The US Justice Department doesn’t have a large fan club. Conservatives fume that it hasn’t indicted Hillary Clinton over her dodgy e-mail practices. Liberals complain that it didn’t file civil rights charges over the notorious police shooting in Ferguson, Mo.
But four years ago, the Justice Department’s antitrust division indisputably got it right when it blocked the merger of giant cellphone carrier AT&T Inc. and its much smaller rival T-Mobile USA Inc. Ever since that shrewd decision, the cellphone market has looked like Dodge City on Saturday night — a free-fire zone of relentless competition.
Sprint Inc., the nation’s number-four carrier, pulled the trigger earlier this week. The company said that by year’s end it will stop signing up customers for two-year contracts. If you want a phone from Sprint, you’ll pay the full price up front, or through monthly installments, or you’ll lease a phone, with the right to a new handset every couple of years at no additional cost. If you’re a fan of Apple Inc.’s iPhone, $22 a month entitles you to a free upgrade every time Apple introduces a model. The price drops to $15 a month for customers who trade in their current smartphone.
In early August, Verizon Wireless made a radical shift of its own. The company abandoned two-year contracts for new customers, though current contract holders can re-up if they choose. However, Verizon rejected the idea of leasing phones. New Verizon customers will get just two options: Pay full price for a phone or buy it on the installment plan.
That’ll leave AT&T Inc. as the only major carrier that plans to keep offering the traditional two-year contract. But for how long?
Two-year contracts benefited the carriers by locking in millions of customers. And contracts with low upfront phone costs were less likely to spook price-sensitive consumers. But US phone shoppers have matured quickly in the past few years, and T-Mobile gets much of the credit.

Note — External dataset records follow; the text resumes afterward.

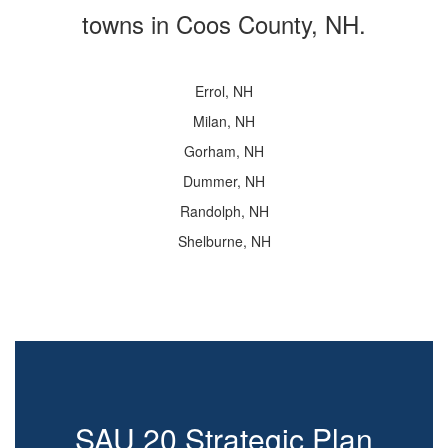
towns in Coos County, NH.
Errol, NH
Milan, NH
Gorham, NH
Dummer, NH
Randolph, NH
Shelburne, NH
SAU 20 Strategic Plan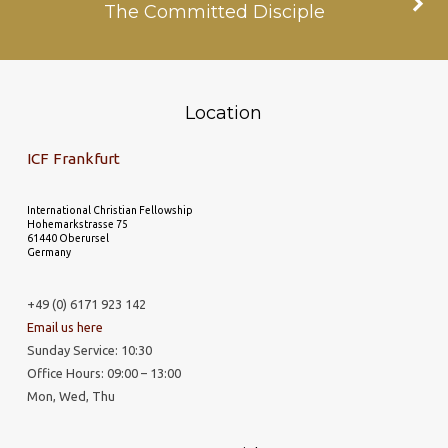
The Committed Disciple
Location
ICF Frankfurt
International Christian Fellowship
Hohemarkstrasse 75
61440 Oberursel
Germany
+49 (0) 6171 923 142
Email us here
Sunday Service: 10:30
Office Hours: 09:00 – 13:00
Mon, Wed, Thu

Majority owned by German telecommunications company Deutsche Telekom, T-Mobile had just 33 million subscribers back in 2011, making it the smallest and weakest of America’s big four carriers. Acquisition by a deep-pocketed sugar daddy like AT&T looked like a good move. But when the Justice Department said no, John Legere, T-Mobile’s T-shirted chief executive, settled on a different path to salvation: a frontal assault on its bigger rivals, in a desperate bid to steal their customers.
In 2013, T-Mobile became the first of the majors to abandon two-year contracts. From the consumer’s point of view, it wasn’t all that radical a change. Unless you bought the phone outright, you still had to make 24 monthly payments to cover the cost. But killing off its own contract was the first step in a plan to weaken the chains holding phone users to their carriers.
In 2014, T-Mobile took an even bolder step, by offering to pay the early termination fees for customers who broke their contracts with rival carriers. Suddenly, bailing on AT&T, Verizon, or Sprint became nearly painless, and T-Mobile had signed up 4 million new customers by mid-2014.
The hits kept on coming. T-Mobile introduced Jump, a plan that lets customers lease their phones and entitles them to get new phones as soon as they go on sale, at no extra cost. AT&T and Sprint have responded with similar plans of their own. There’s also T-Mobile Music Freedom, which lets customers listen to streaming music services such as Apple Music, Pandora, and Spotify without counting it against their monthly quota of Internet data. And T-Mobile lets users place calls anywhere in North America at no additional charge. This means T-Mobile customers can do a weekend in Acapulco or Toronto without fretting over international roaming charges. Sprint and AT&T have both announced similar plans to serve Mexico.
For all its aggressive marketing, T-Mobile operates the weakest cellular system in the United States. Thanks to big investments in its wireless network, the company now delivers good service in major cities, according to the market research firm RootMetrics. But T-Mobile lags behind its rivals in the rest of the nation.
Still, T-Mobile keeps signing up new users. It’s now up to 59 million customers and has just passed Sprint to become the nation’s third-largest cellular company.
I’m planning to stick with AT&T because its network is so strong and because I know the company will keep it that way, with T-Mobile nipping at its heels. It’s competition at its best, brought to you by the US government. And how often can you say that?